49: Multiprocessing in Python: Running Multiple Processes Concurrently

Multiprocessing in Python: Running Multiple Processes Concurrently

Multithreading is useful for I/O-bound tasks, but for CPU-bound tasks, multiprocessing can be more effective. By running multiple processes, you can utilize multiple CPU cores, achieving true parallelism. In this blog post, we will explore how to use Python’s multiprocessing module to manage multiple processes

What is Multiprocessing?

Multiprocessing allows a program to run multiple processes concurrently, with each process having its own memory space. This is particularly beneficial for CPU-bound tasks that can fully utilize multiple CPU cores.

Why Use Multiprocessing?

  • True Parallelism: Utilize multiple CPU cores for concurrent execution.
  • Improved Performance: Handle CPU-bound tasks more efficiently.
  • Independent Memory: Each process runs in its own memory space, reducing the risk of memory conflicts.

Example Code: Multiprocessing in Python

Let’s walk through an example where we calculate the squares of several numbers using multiprocessing.

Step 1: Import Required Modules

First, we need to import the multiprocessing and time modules.

				
					from multiprocessing import Process
import time

				
			

Step 2: Define a Long-Running Function

We’ll create a function longSquare that simulates a time-consuming task by sleeping for a second before printing the square of a number.

				
					def longSquare(n):
    time.sleep(1)
    print(f"Square of {n} is {n * n}")

				
			

Step 3: Create and Start Processes

We’ll create two processes to run the longSquare function concurrently.

				
					# Create processes
p1 = Process(target=longSquare, args=(2,))
p2 = Process(target=longSquare, args=(3,))

# Start processes
p1.start()
p2.start()

# Wait for processes to complete
p1.join()
p2.join()

				
			

In this example, longSquare prints the square of the number directly.

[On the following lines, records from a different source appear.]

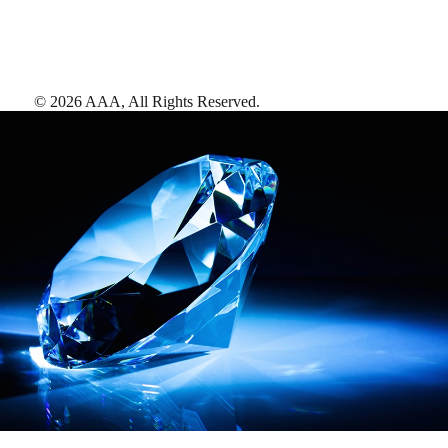
©
2026
AAA,
All Rights Reserved
.
AAA Diamonds help you find the best hotels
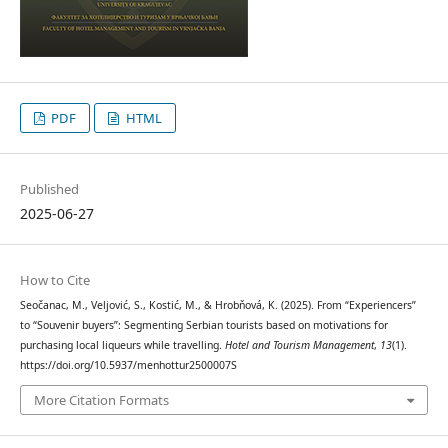
PDF
HTML
Published
2025-06-27
How to Cite
Seočanac, M., Veljović, S., Kostić, M., & Hrobňová, K. (2025). From “Experiencers”
to “Souvenir buyers”: Segmenting Serbian tourists based on motivations for
purchasing local liqueurs while travelling.
Hotel and Tourism Management
,
13
(1).
https://doi.org/10.5937/menhottur2500007S
More Citation Formats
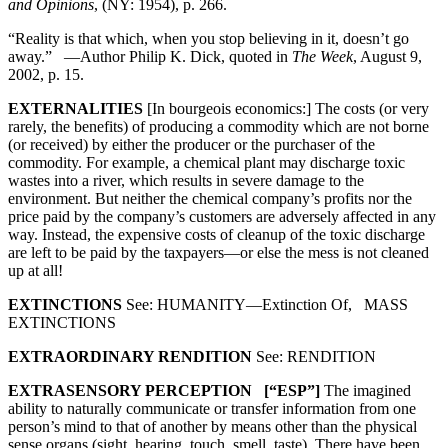
and Opinions
, (NY: 1954), p. 266.
“Reality is that which, when you stop believing in it, doesn’t go
away.” —Author Philip K. Dick, quoted in
The Week
, August 9,
2002, p. 15.
EXTERNALITIES
[In bourgeois economics:] The costs (or very
rarely, the benefits) of producing a commodity which are not borne
(or received) by either the producer or the purchaser of the
commodity. For example, a chemical plant may discharge toxic
wastes into a river, which results in severe damage to the
environment. But neither the chemical company’s profits nor the
price paid by the company’s customers are adversely affected in any
way. Instead, the expensive costs of cleanup of the toxic discharge
are left to be paid by the taxpayers—or else the mess is not cleaned
up at all!
EXTINCTIONS
See: HUMANITY—Extinction Of, MASS
EXTINCTIONS
EXTRAORDINARY RENDITION
See: RENDITION
EXTRASENSORY PERCEPTION [“ESP”]
The imagined
ability to naturally communicate or transfer information from one
person’s mind to that of another by means other than the physical
sense organs (sight, hearing, touch, smell, taste). There have been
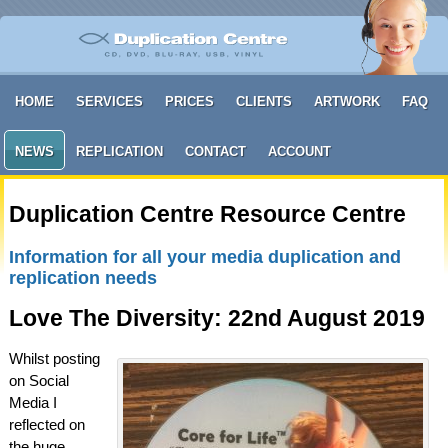
HOME
SERVICES
PRICES
CLIENTS
ARTWORK
FAQ
NEWS
REPLICATION
CONTACT
ACCOUNT
Duplication Centre Resource Centre
Information for all your media duplication and
replication needs
Love The Diversity: 22nd August 2019
Whilst posting
on Social
Media I
reflected on
the huge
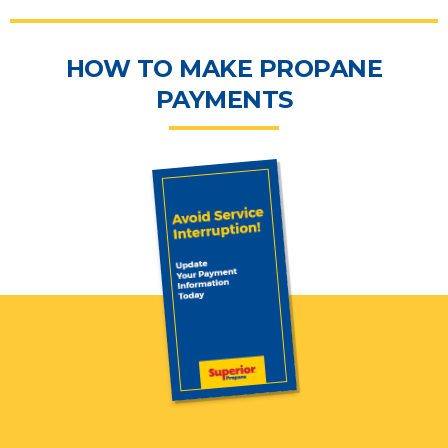
HOW TO MAKE PROPANE
PAYMENTS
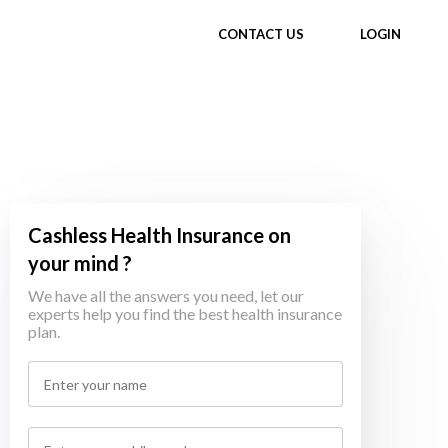
CONTACT US
LOGIN
Cashless Health Insurance on
your mind ?
We have all the answers you need, let our
experts help you find the best health insurance
plan.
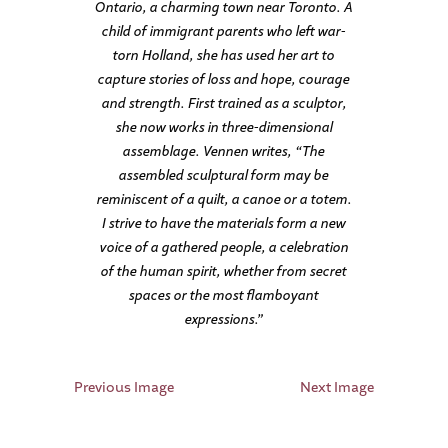
Ontario, a charming town near Toronto. A
child of immigrant parents who left war-
torn Holland, she has used her art to
capture stories of loss and hope, courage
and strength. First trained as a sculptor,
she now works in three-dimensional
assemblage. Vennen writes, “The
assembled sculptural form may be
reminiscent of a quilt, a canoe or a totem.
I strive to have the materials form a new
voice of a gathered people, a celebration
of the human spirit, whether from secret
spaces or the most flamboyant
expressions.”
Previous Image
Next Image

Since processes do not share memory, each process operates independently.

Step 4: Scaling Up with Multiple Processes

To handle a larger number of tasks, we can create a list of processes.

				
					processes = []

# Create and start multiple processes
for n in range(10):
    process = Process(target=longSquare, args=(n,))
    processes.append(process)
    process.start()

# Wait for all processes to complete
for process in processes:
    process.join()

				
			

This code snippet creates and starts 10 processes, each calculating the square of a number from 0 to 9. Using a loop to start and join processes simplifies the process, especially when dealing with many processes.

Running with 100 Processes

For fun, let’s scale up to 100 processes and observe the performance improvement.

				
					processes = []

# Create and start 100 processes
for n in range(100):
    process = Process(target=longSquare, args=(n,))
    processes.append(process)
    process.start()

# Wait for all processes to complete
for process in processes:
    process.join()

				
			

You will notice that the task completes much faster compared to running the calculations sequentially, as each process runs independently on different CPU cores.

Conclusion

Multiprocessing is a powerful tool for handling CPU-bound tasks in Python. By running multiple processes concurrently, you can achieve true parallelism and fully utilize your CPU cores. In this example, we demonstrated how to use the multiprocessing module to perform long-running computations in parallel. Experiment with multiprocessing in your projects to see the benefits firsthand.